Exercise instructions -> A copy is needed of each line in the records that has the word "with".

(Page layout parsing data)
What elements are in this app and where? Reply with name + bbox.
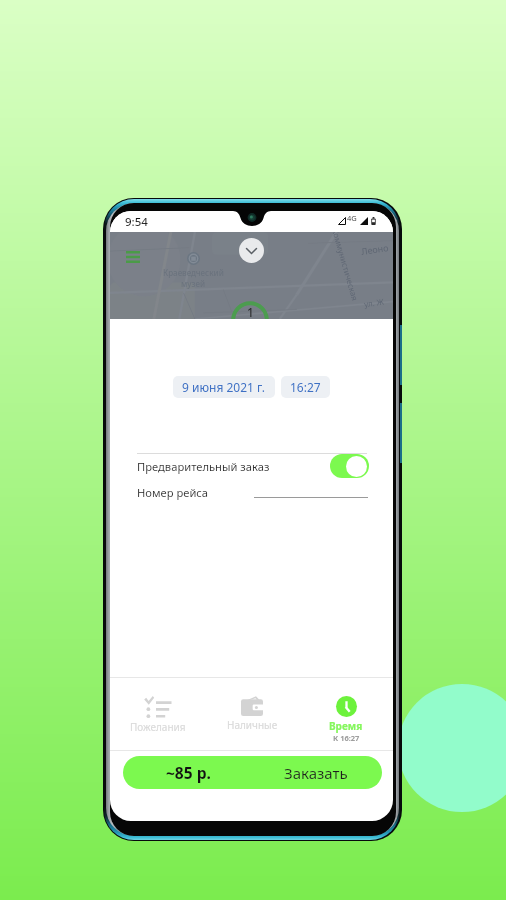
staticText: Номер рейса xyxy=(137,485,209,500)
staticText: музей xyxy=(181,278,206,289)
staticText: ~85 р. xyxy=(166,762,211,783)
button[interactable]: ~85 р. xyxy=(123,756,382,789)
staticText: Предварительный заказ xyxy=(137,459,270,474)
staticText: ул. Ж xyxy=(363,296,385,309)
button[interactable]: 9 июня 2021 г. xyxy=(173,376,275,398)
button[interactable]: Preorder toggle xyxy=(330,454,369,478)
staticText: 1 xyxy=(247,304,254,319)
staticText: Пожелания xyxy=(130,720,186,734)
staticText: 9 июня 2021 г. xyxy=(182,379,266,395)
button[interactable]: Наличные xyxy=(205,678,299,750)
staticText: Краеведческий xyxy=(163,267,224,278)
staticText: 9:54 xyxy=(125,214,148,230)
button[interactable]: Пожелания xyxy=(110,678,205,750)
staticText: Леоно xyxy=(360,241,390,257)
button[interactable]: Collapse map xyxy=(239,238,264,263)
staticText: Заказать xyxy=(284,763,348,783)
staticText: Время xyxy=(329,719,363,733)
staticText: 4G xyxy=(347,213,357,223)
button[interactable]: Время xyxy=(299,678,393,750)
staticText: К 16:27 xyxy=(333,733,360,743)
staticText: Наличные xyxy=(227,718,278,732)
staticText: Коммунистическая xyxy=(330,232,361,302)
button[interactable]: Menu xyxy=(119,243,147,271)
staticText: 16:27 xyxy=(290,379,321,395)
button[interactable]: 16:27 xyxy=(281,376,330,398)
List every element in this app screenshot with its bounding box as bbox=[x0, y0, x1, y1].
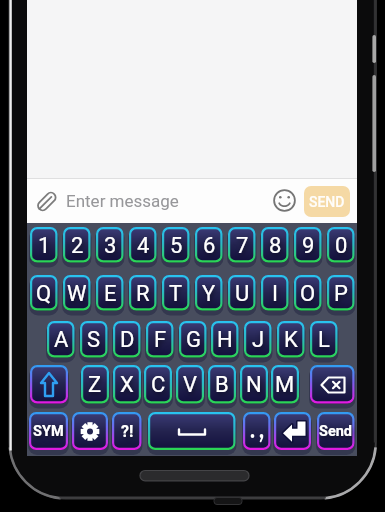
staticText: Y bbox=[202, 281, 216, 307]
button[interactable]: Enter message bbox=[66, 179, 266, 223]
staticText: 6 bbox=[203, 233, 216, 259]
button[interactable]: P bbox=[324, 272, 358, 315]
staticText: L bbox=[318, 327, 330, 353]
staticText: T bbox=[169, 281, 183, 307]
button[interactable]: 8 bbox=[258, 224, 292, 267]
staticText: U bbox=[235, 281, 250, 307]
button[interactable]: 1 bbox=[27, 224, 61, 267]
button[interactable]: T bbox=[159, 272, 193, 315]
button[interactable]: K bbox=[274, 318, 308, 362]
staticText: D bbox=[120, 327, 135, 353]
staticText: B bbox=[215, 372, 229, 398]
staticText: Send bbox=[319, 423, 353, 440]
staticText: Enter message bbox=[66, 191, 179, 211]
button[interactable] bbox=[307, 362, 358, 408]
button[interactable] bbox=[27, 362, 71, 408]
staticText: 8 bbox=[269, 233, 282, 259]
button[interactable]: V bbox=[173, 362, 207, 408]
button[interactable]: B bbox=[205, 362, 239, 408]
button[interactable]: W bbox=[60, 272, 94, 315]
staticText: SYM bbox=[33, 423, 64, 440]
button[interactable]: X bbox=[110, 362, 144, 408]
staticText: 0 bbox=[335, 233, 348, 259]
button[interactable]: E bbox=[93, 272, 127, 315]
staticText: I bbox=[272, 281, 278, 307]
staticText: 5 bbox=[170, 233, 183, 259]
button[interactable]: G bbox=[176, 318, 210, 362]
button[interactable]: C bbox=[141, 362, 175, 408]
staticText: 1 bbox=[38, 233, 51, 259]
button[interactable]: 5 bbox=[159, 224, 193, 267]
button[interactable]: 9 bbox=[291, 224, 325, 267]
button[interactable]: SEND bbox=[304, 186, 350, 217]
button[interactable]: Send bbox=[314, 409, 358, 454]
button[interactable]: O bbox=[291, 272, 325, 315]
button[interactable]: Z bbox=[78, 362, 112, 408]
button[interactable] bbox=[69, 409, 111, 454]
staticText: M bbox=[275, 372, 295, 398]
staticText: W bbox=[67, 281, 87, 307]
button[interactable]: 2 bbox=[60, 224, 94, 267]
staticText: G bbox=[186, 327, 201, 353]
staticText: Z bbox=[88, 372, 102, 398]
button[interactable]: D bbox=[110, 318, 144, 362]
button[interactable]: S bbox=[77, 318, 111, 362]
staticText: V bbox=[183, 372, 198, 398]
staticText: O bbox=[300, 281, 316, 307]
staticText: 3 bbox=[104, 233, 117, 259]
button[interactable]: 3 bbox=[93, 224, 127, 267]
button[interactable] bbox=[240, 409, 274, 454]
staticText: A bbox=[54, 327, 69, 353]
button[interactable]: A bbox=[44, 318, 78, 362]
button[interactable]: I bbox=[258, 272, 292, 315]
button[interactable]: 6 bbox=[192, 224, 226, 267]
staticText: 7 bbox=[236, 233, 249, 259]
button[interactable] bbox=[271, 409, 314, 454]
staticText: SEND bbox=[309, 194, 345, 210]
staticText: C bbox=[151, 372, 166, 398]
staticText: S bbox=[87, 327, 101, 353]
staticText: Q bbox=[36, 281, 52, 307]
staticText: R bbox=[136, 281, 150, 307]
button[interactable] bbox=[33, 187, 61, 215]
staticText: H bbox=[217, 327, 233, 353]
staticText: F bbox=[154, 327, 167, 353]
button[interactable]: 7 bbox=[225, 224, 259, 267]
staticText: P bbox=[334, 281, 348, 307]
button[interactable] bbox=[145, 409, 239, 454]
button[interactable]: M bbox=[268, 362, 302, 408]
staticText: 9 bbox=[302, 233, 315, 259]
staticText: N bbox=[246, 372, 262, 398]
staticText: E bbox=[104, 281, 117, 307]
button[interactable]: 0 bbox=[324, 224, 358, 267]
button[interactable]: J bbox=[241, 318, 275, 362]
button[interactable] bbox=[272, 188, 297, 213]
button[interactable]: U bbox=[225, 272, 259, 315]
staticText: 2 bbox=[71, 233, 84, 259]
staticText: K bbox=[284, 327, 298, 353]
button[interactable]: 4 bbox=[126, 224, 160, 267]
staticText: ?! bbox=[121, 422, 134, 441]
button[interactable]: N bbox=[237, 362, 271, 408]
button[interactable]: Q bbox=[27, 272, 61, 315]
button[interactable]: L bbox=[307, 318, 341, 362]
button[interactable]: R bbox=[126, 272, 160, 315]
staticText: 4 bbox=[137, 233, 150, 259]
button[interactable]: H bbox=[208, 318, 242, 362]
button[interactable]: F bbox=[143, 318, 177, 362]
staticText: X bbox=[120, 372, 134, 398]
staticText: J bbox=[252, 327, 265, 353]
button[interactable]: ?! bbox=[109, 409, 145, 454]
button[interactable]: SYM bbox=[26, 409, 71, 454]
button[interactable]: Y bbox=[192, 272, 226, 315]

Written answer ->
What elements are in this app and where? Reply with name + bbox.
List every element in this app screenshot with its bounding box as bbox=[x0, y0, x1, y1].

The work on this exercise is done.